Section 144, as the provision is called, authorises officials to prohibit, among other things, a gathering of more than four people if they fear a possible violation of law and order. The law gives powers to state governments and the local police. Breaking the law is a criminal offence.
Many believe the law has been misused to try to stifle protests. Constitutional law expert Gautam Bhatia says problems have arisen in reconciling the law with the constitutional guarantee of free speech and the right to freedom of assembly.
The constitution allows for reasonable restrictions to be placed on these rights in the interest of public order. Courts have debated what constitutes a reasonable restriction - and have ruled that freedom of expression can be restricted on grounds of public order only when it involves incitement to imminent violence or disorder.
So the authorities, says Mr Bhatia, must demonstrate a "very clear and proximate risk to public order and a threat to public peace" before they can impose such a restriction.

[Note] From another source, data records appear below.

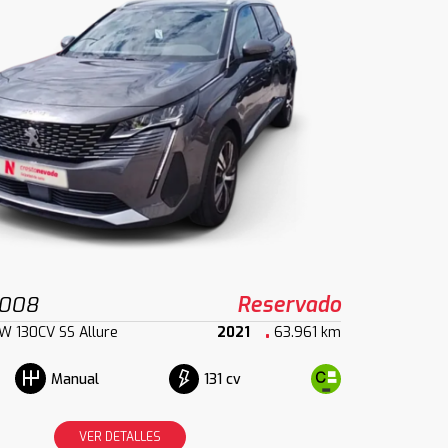
5008
Reservado
kW 130CV SS Allure
2021
63.961 km
131 cv
Manual
VER DETALLES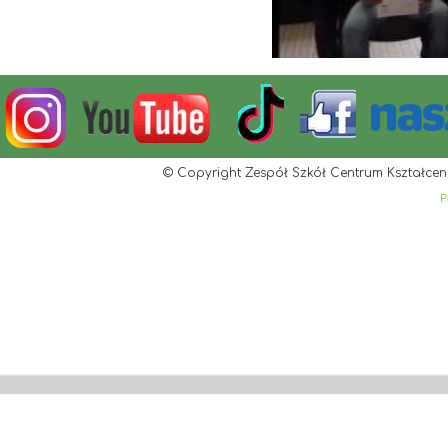
© Copyright Zespół Szkół Centrum Kształcen
P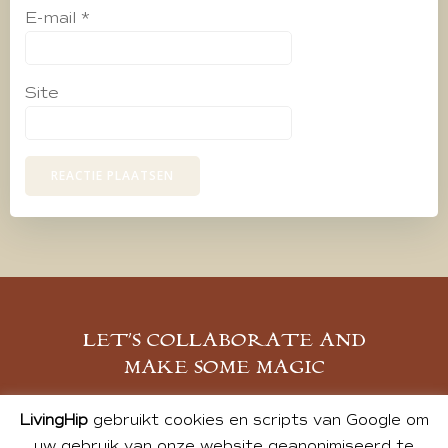
E-mail
*
Site
LET’S COLLABORATE AND
MAKE SOME MAGIC
MELD JE AAN
LivingHip
gebruikt cookies en scripts van Google om
uw gebruik van onze website geanonimiseerd te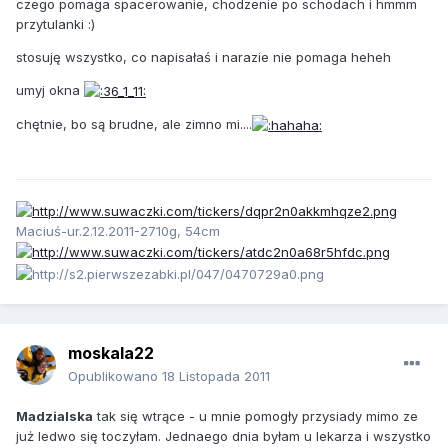
czego pomaga spacerowanie, chodzenie po schodach i hmmm
przytulanki :)
stosuję wszystko, co napisałaś i narazie nie pomaga heheh
umyj okna
chętnie, bo są brudne, ale zimno mi....
Maciuś-ur.2.12.2011-2710g, 54cm
moskala22
Opublikowano
18 Listopada 2011
Madzialska
tak się wtrące - u mnie pomogły przysiady mimo ze
już ledwo się toczyłam. Jednaego dnia byłam u lekarza i wszystko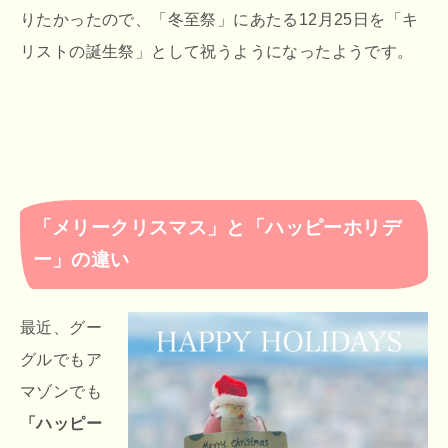
りたかったので、「冬至祭」にあたる12月25日を「キ
リストの誕生祭」として祝うようになったようです。
「メリークリスマス」と「ハッピーホリデ
ー」の違い
最近、グー
グルでもア
マゾンでも
「ハッピー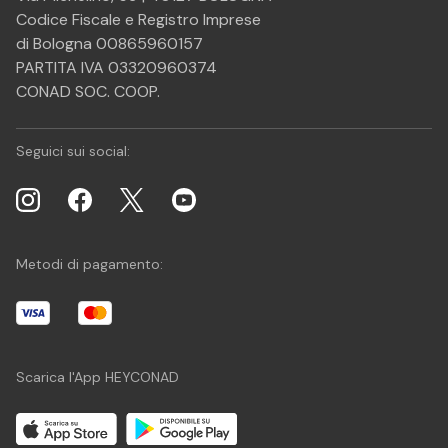
Codice Fiscale e Registro Imprese
di Bologna 00865960157
PARTITA IVA 03320960374
CONAD SOC. COOP.
Seguici sui social:
Metodi di pagamento:
Scarica l'App HEYCONAD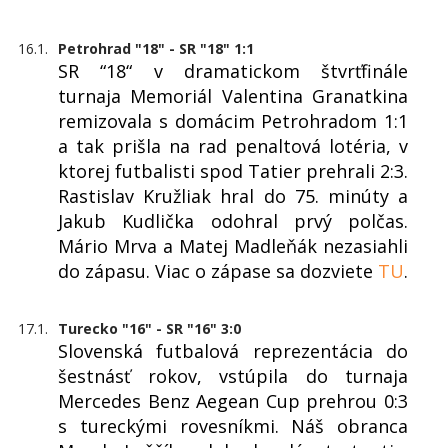
16.1.
Petrohrad "18" - SR "18" 1:1
SR “18“ v dramatickom štvrťfinále
turnaja Memoriál Valentina Granatkina
remizovala s domácim Petrohradom 1:1
a tak prišla na rad penaltová lotéria, v
ktorej futbalisti spod Tatier prehrali 2:3.
Rastislav Kružliak hral do 75. minúty a
Jakub Kudlička odohral prvý polčas.
Mário Mrva a Matej Madleňák nezasiahli
do zápasu. Viac o zápase sa dozviete
TU
.
17.1.
Turecko "16" - SR "16" 3:0
Slovenská futbalová reprezentácia do
šestnásť rokov, vstúpila do turnaja
Mercedes Benz Aegean Cup prehrou 0:3
s tureckými rovesníkmi. Náš obranca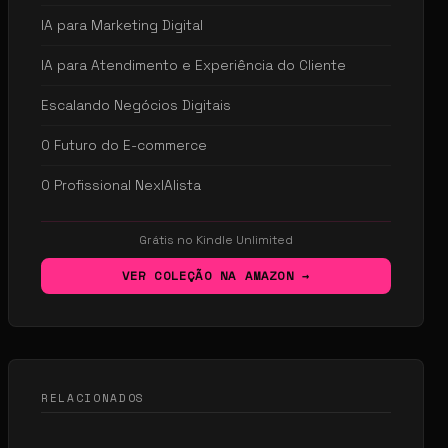
IA para Marketing Digital
IA para Atendimento e Experiência do Cliente
Escalando Negócios Digitais
O Futuro do E-commerce
O Profissional NexIAlista
Grátis no Kindle Unlimited
VER COLEÇÃO NA AMAZON →
RELACIONADOS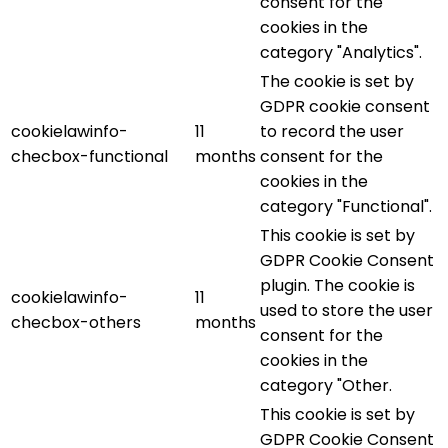
consent for the
cookies in the
category "Analytics".
The cookie is set by
GDPR cookie consent
cookielawinfo-
11
to record the user
checbox-functional
months
consent for the
cookies in the
category "Functional".
This cookie is set by
GDPR Cookie Consent
plugin. The cookie is
cookielawinfo-
11
used to store the user
checbox-others
months
consent for the
cookies in the
category "Other.
This cookie is set by
GDPR Cookie Consent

"For example if you know that a mob is gathering somewhere and there are going to be incendiary speeches directing the mob to burn down buildings then you can preventively restrict that assembly. But you can't simply restrict these rights just on the basis of a possible fear that some people at some point can turn violent. That would defeat the entire purpose of having the right in the first place."
For example, the law was imposed on Thursday in Bangalore, where has been no recent record of people turning to violent protest. So it can argued that the essential condition for imposing the law has not been met. "This is an abuse of power and unreasonable violation of fundamental rights which can and should be challenged in the courts," says Mr Bhatia.
In a paper on ways to deal with mobilised violence, researchers at the Takshashila Institution and Vidhi Centre for Legal Policy Research say the problem with Section 144 is that it is "primarily meant to be applied during emergencies, but this requirement is frequently not met. In reality, it operates as a blanket prohibition which can be applied in an overly broad and discriminatory manner."
Successive governments have used the law to stifle protests. Avinash Kumar of rights group Amnesty International India says "denying permission for peaceful protests shows an apparent disdain for the right to freedom of expression". India, clearly, needs to stop criminalising protest.